No pude menos que pensar que le sería bastante difícil hacer tal cosa; Strickland me había parecido un hombre robusto, pero preferí guardar silencio. Es lamentable que la moral ofendida no posea un brazo fuerte con el que pueda castigar directamente al pecador. Pensaba en la forma de marcharme, cuando apareció Mrs. Strickland. Se había secado los ojos y empolvado la nariz.

—Siento no haber podido contenerme —dijo—. Me alegro de que no se haya ido usted.

Se sentó. Yo no sabía qué decir. Experimentaba cierta timidez al hablar de asuntos que no me incumbían. En aquella época no conocía aún el vicio de la mujer, su pasión por discutir sus asuntos particulares con todo el que esté dispuesto a escucharla. Mrs. Strickland pareció hacer un esfuerzo para dominarse.

—¿Habla la gente de ello? —me preguntó.

Me sorprendió que me considerase enterado de todo lo referente a su tragedia doméstica.

—Acabo de llegar.
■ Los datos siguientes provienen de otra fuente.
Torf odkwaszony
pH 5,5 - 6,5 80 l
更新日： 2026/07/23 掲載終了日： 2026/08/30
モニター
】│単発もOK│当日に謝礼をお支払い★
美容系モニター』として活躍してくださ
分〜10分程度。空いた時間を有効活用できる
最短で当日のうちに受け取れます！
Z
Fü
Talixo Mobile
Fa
La única persona que he visto ha sido Rose Waterford.

Mrs. Strickland juntó las manos.

—Dígame exactamente lo que le ha contado. —Y como yo vacilase, añadió—: Tengo mucho interés en saberlo.

—Ya sabe usted lo que son las habladurías de la gente. Rose no es una mujer muy de fiar, ¿no le parece? Me dijo que su esposo la había abandonado.

—¿Nada más?

Me pareció mejor no repetir la alusión de Rose Waterford a la dependienta.
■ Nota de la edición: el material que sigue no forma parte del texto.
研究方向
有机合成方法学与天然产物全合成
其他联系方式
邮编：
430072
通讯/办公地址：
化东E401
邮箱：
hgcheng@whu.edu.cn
—¿No dijo si se había marchado con alguien?

—No.

—Eso es todo lo que quería saber.

Sus palabras me intrigaron bastante, pero comprendí que había llegado el momento de despedirme. Al estrechar la mano de Mrs. Strickland le dije que me alegraría mucho poder hacer algo por ella. Mrs. Strickland sonrió débilmente.

—Muchas gracias. Pero no creo que nadie pueda hacer nada por mí.

Mi timidez me impidió que le demostrase mi simpatía y me volví para despedirme del coronel. Pero éste no me estrechó la mano.

—Yo también me marcho. Si sube usted andando por Victoria Street, podemos ir juntos.

—Perfectamente —repuse—. Vámonos, pues.